Tag Archives: weekly round up

Big Brained Guppies, Gentle Vikings, and GIS: Weekly Round-Up 1/6/2013

This week has been slightly relaxing. No school this week, and I’m back from vacation, we got reliable internet back at my house, and I was able to catch up on sleep. That being said I still managed to stumble on some gems to read.

Found this website, by ERSI. They are the people who bring us ArcGIS in all it’s wacky glory. I’m kinda liking this, since its an academic style online magazine that is  open to the public. I’m hoping they make a Volume 2. http://www.esri.com/library/journals/archaeology/index.html

I found this while looking for other articles on Vikings, the reason for that search will be obvious soon. http://news.nationalgeographic.com/news/2004/02/0217_040217_vikings_2.html, its all about reforming the bad rep Vikings got, mainly from exaggerated or  made up tales of raiding churches  along the coast. This might be fodder for another series one day, for now it’s just good reading.

The last thing I really got fired up over was a study on the “Expensive Tissue Hypothesis” which basically says the larger our brains the more it cost us to run them, or Big brains = lots of calories. These guys tested this with guppies, and selectively breed them for larger brains. They noted that the larger brained females out performed the smaller brained ones in cognitive tests and the guts of the larger brained guppies shrank. Also, they appeared to have fewer offspring at a time. This is pretty exciting for a lot of reasons dealing with the evolution of human brains.  http://www.cell.com/current-biology/abstract/S0960-9822(12)01438-8

So, that’s what I’ve been up to this week. Feel free to share what you’ve read.
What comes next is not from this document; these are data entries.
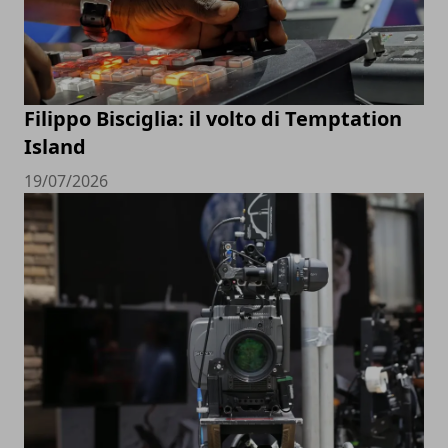
Filippo Bisciglia: il volto di Temptation
Island
19/07/2026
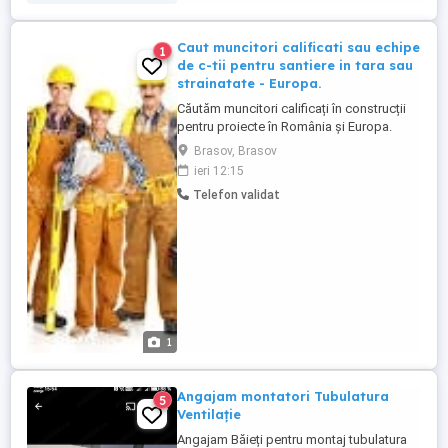
Caut muncitori calificati sau echipe
1
de c-tii pentru santiere in tara sau
strainatate - Europa.
Căutăm muncitori calificați în construcții
pentru proiecte în România și Europa.
Angajăm DOAR personal specializat,
Brasov, Brasov
capabil să lucreze la normă, integrat în
ieri 12:15
echipe deja formate Domenii vizate:
Telefon validat
montatori fațade din cărămidă aparentă
cărămidă transparentă zidari fierari beton
rigipsari Oferim ...
1
Angajam montatori Tubulatura
5
Ventilație
Angajam Băieți pentru montaj tubulatura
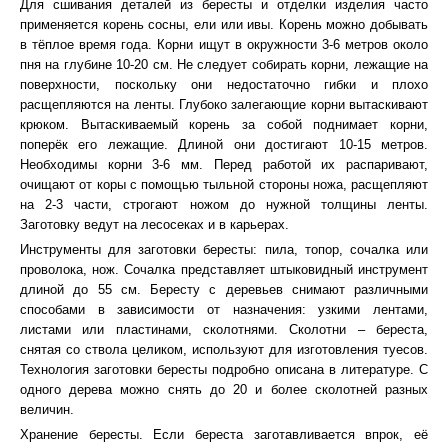
Для сшивания деталей из бересты и отделки изделия часто
применяется корень сосны, ели или ивы. Корень можно добывать
в тёплое время года. Корни ищут в окружности 3-6 метров около
пня на глубине 10-20 см. Не следует собирать корни, лежащие на
поверхности, поскольку они недостаточно гибки и плохо
расщепляются на ленты. Глубоко залегающие корни вытаскивают
крюком. Вытаскиваемый корень за собой поднимает корни,
поперёк его лежащие. Длиной они достигают 10-15 метров.
Необходимы корни 3-6 мм. Перед работой их распаривают,
очищают от коры с помощью тыльной стороны ножа, расщепляют
на 2-3 части, строгают ножом до нужной толщины ленты.
Заготовку ведут на лесосеках и в карьерах.
Инструменты для заготовки бересты: пила, топор, сочалка или
проволока, нож. Сочалка представляет штыковидный инструмент
длиной до 55 см. Бересту с деревьев снимают различными
способами в зависимости от назначения: узкими лентами,
листами или пластинами, сколотнями. Сколотни – береста,
снятая со ствола целиком, используют для изготовления туесов.
Технология заготовки бересты подробно описана в литературе. С
одного дерева можно снять до 20 и более сколотней разных
величин.
Хранение бересты. Если береста заготавливается впрок, её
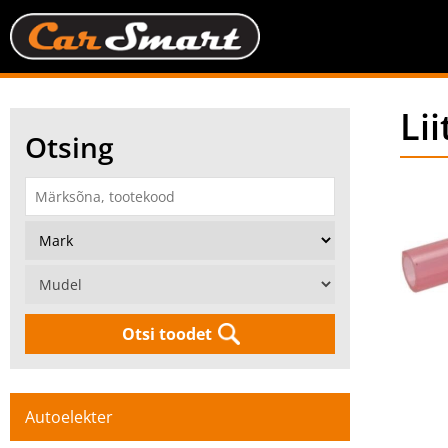
Li
Otsing
Otsi toodet
Autoelekter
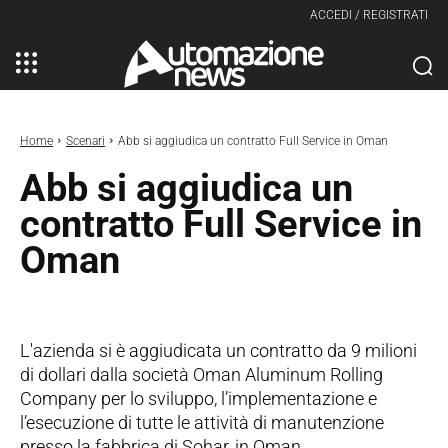
ACCEDI / REGISTRATI
Home
Scenari
Abb si aggiudica un contratto Full Service in Oman
Abb si aggiudica un
contratto Full Service in
Oman
L'azienda si è aggiudicata un contratto da 9 milioni
di dollari dalla società Oman Aluminum Rolling
Company per lo sviluppo, l’implementazione e
l’esecuzione di tutte le attività di manutenzione
presso la fabbrica di Sohar, in Oman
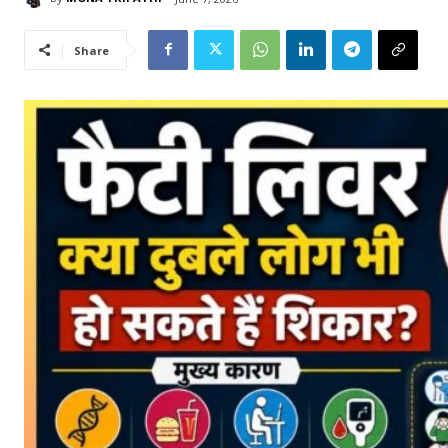
Share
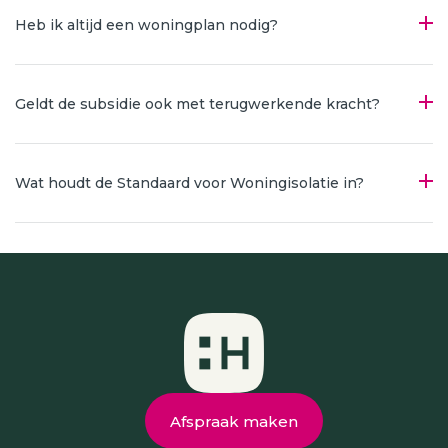
Heb ik altijd een woningplan nodig?
Geldt de subsidie ook met terugwerkende kracht?
Wat houdt de Standaard voor Woningisolatie in?
Afspraak maken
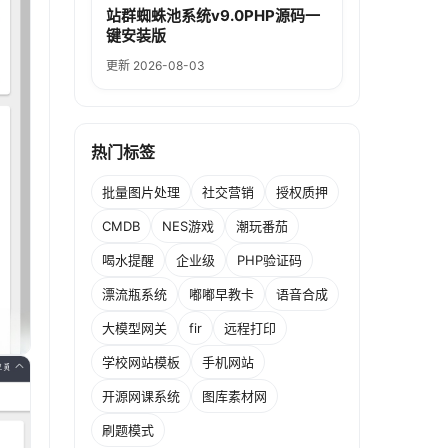
站群蜘蛛池系统v9.0PHP源码一
键安装版
更新 2026-08-03
热门标签
批量图片处理
社交营销
授权质押
CMDB
NES游戏
潮玩番茄
喝水提醒
企业级
PHP验证码
漂流瓶系统
嘟嘟早教卡
语音合成
大模型网关
fir
远程打印
学校网站模板
手机网站
开源网课系统
图库素材网
刷题模式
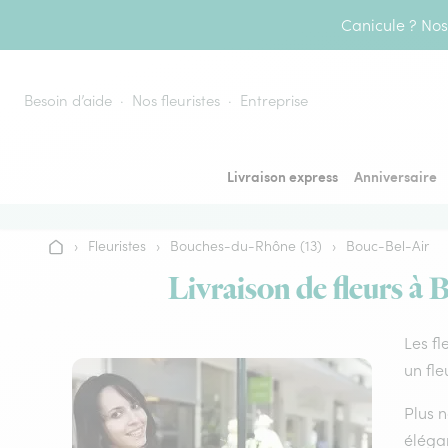
Aller au contenu
Canicule ? Nos 
Besoin d’aide
Nos fleuristes
Entreprise
Livraison express
Anniversaire
›
Fleuristes
›
Bouches-du-Rhône (13)
›
Bouc-Bel-Air
Accueil
Livraison de fleurs à 
Les fl
un fle
Plus n
élégan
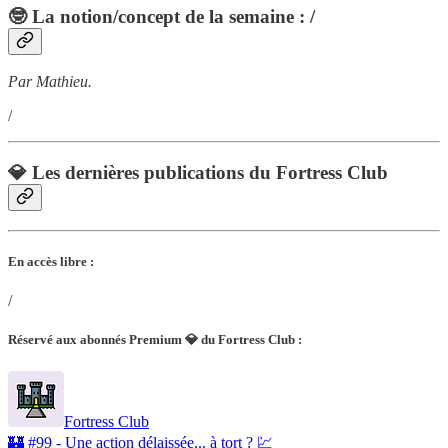
🤓 La notion/concept de la semaine : /
Par Mathieu.
/
💎 Les dernières publications du Fortress Club
En accès libre :
/
Réservé aux abonnés Premium 💎 du Fortress Club :
Fortress Club
🏰 #99 - Une action délaissée... à tort ? 💹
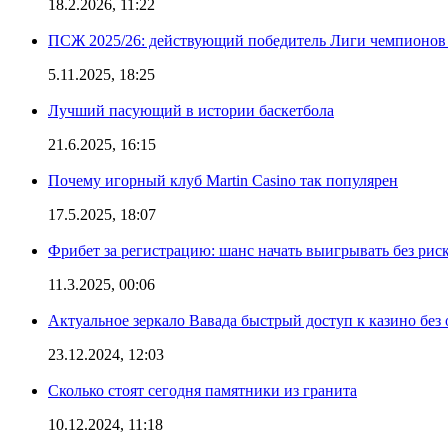
18.2.2026, 11:22
ПСЖ 2025/26: действующий победитель Лиги чемпионов — 
5.11.2025, 18:25
Лучший пасующий в истории баскетбола
21.6.2025, 16:15
Почему игорный клуб Martin Casino так популярен
17.5.2025, 18:07
Фрибет за регистрацию: шанс начать выигрывать без рис
11.3.2025, 00:06
Актуальное зеркало Вавада быстрый доступ к казино без
23.12.2024, 12:03
Сколько стоят сегодня памятники из гранита
10.12.2024, 11:18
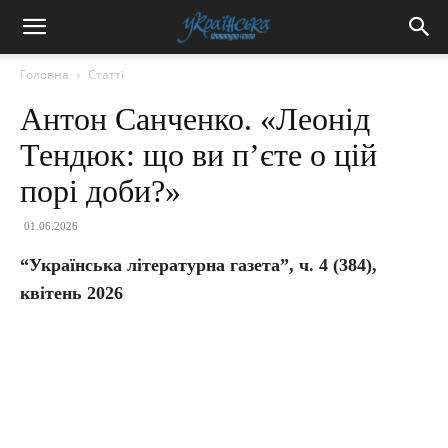
Головна
Статті
Антон Санченко. «Леонід
Тендюк: що ви п’єте о цій
порі доби?»
01.06.2026
“Українська літературна газета”, ч. 4
(384),
квітень 2026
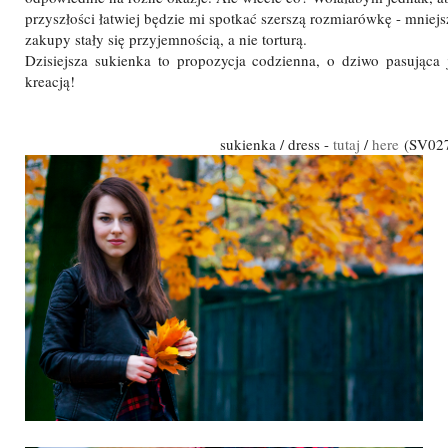
przyszłości łatwiej będzie mi spotkać szerszą rozmiarówkę - mniejsz
zakupy stały się przyjemnością, a nie torturą.
Dzisiejsza sukienka to propozycja codzienna, o dziwo pasująca 
kreacją!
sukienka / dress -
tutaj
/
here
(SV0272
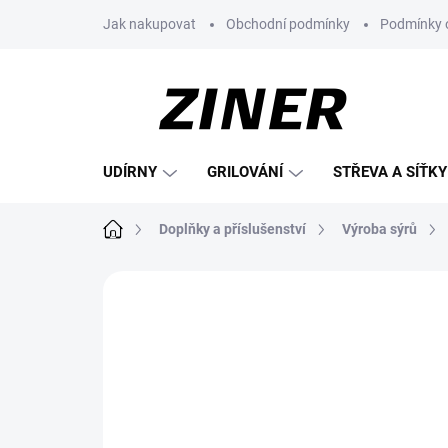
Přejít
Jak nakupovat
Obchodní podmínky
Podmínky 
na
obsah
UDÍRNY
GRILOVÁNÍ
STŘEVA A SÍŤKY
Domů
Doplňky a příslušenství
Výroba sýrů
Neohodnoceno
Podrobnosti hodnoce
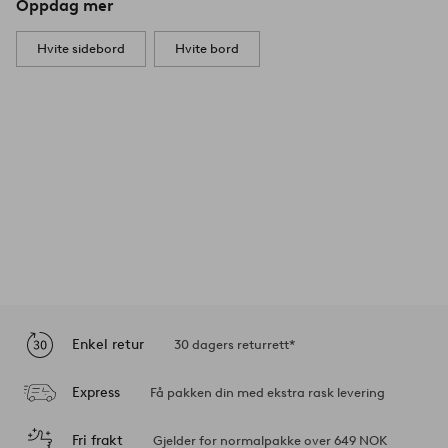
Oppdag mer
Hvite sidebord
Hvite bord
Enkel retur
30 dagers returrett*
Express
Få pakken din med ekstra rask levering
Fri frakt
Gjelder for normalpakke over 649 NOK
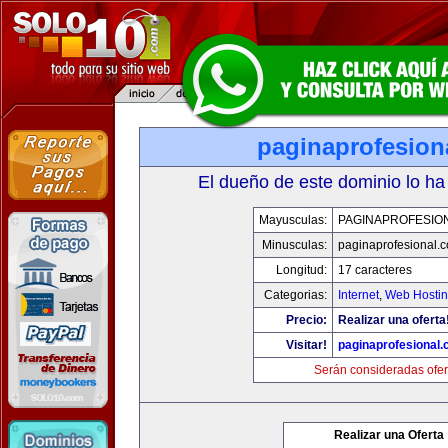
paginaprofesion
El dueño de este dominio lo ha
Mayusculas:
PAGINAPROFESIO
Minusculas:
paginaprofesional.
Longitud:
17 caracteres
Categorias:
Internet
,
Web Hostin
Precio:
Realizar una oferta
Visitar!
paginaprofesional
Serán consideradas ofer
Realizar una Oferta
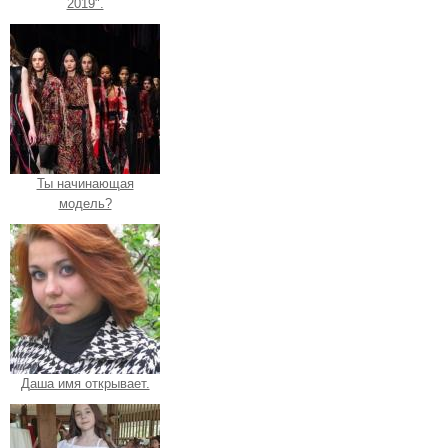
2019".
Ты начинающая
модель?
Даша имя открывает.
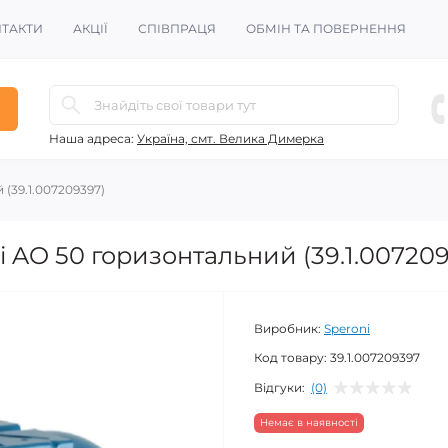
ТАКТИ
АКЦІЇ
СПІВПРАЦЯ
ОБМІН ТА ПОВЕРНЕННЯ
Наша адреса:
Україна, смт. Велика Димерка
(39.1.007209397)
i AO 50 горизонтальний (39.1.00720
Виробник:
Speroni
Код товару:
39.1.007209397
Відгуки:
(0)
Немає в наявності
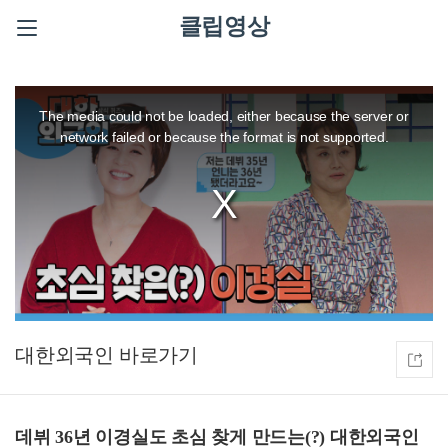
클립영상
This
is
a
The media could not be loaded, either because the server or
modal
window.
network failed or because the format is not supported.
대한외국인
데뷔 36년 이경실도 초심 찾게 만드는(?) 대한외국인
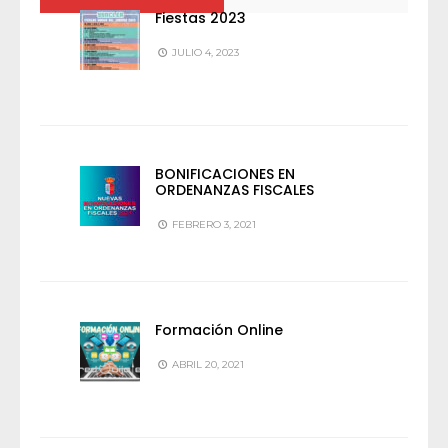
Fiestas 2023
JULIO 4, 2023
BONIFICACIONES EN
ORDENANZAS FISCALES
FEBRERO 3, 2021
Formación Online
ABRIL 20, 2021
Weekly Archaeology Round-Up

Apparently people like weekly round-ups of the highlights of my week, which unfortunately for you, mostly revolves around study, eating, working, and sleeping. However  I do manage to read and watch a few things, so in the spirit of the round-up, I will share them here with you. Enjoy!

Current books I am reading: I have managed to squeeze a few pages of The Silver Hand by Stephen R. Lawhead in. It’s the second book in the Song of Albion series, and a really good fantasy epic. It takes place in a parallel world that is apparently inhabited by immortal Celts. Tow guys from our world magically get transported there, and start a civil war of sorts among the largest of the ruling tribes, causing a great evil to be unleashed and the world of Albion to become endangered. IN this book, Lewis is trying to drag Simon back to their world before Simon can cause irreversible damage, but he also has to deal with being a King in exile, since Simon kinda killed the last one. It’s a good read and full of fun myth and historical blending to create a rich fantasy world.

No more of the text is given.